Suppose that you have three identical coins one on top of the other. Please see the figure.
The corresponding friction forces are:
$Ff1 =\mu1*(3G)$ since there are 3 coins that push on the disk plate.
$Ff2 =\mu2*(2G)$ since there are 2 coins that push on coin No. 1 in figure.
$Ff3=\mu2*G$ since there is only one coin on top of coin no. 2 in the figure.
The Centrifugal force is the same on all the coins since James and John positioned all coins on the rim of the plate. Now you have the answer.
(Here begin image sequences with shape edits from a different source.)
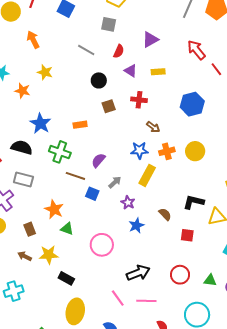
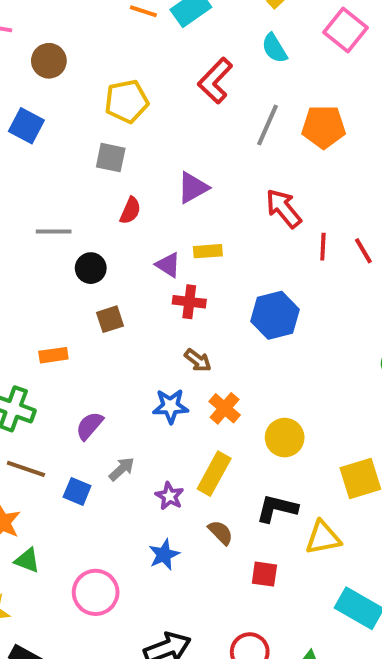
gray line: (86, 50) -> (54, 232), moved, turned -30
red line: (216, 69) -> (323, 247), turned 40
purple triangle: (131, 71) -> (168, 265), moved
red cross: (139, 100) -> (189, 302), moved
orange cross: (167, 151) -> (225, 408), turned -35
yellow circle: (195, 151) -> (285, 438), moved
yellow rectangle: (147, 175) -> (214, 474), moved
brown line: (75, 176) -> (26, 469), moved
purple star: (128, 203) -> (169, 496), moved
The first coin that slips is the coin on top (coin no 3. in figure)
Angular spped will be
$\omega1 = Ff1/(mR) =\mu2*m*g/(mR) = \mu2*(g/R)$
After this coin will slip, $Ff2$ will become
$Ff2 =\mu2*G$ (since there will be left only coins 1 and 2).
Thus imediately after coin no 3 slip, coin no 2 will begin slipping (at the same angular speed $\omega$)
$\omega2 = Ff2/(mR) = \mu2*m*g/(mR) = \mu2* (g/R) =\omega1$
Now it remains only coin no. 1. with the friction force $Ff1 =\mu1*G$. Since
It will begin slipping at a greter angular speed than coins 1 and 2 since $\mu1 > \mu2$.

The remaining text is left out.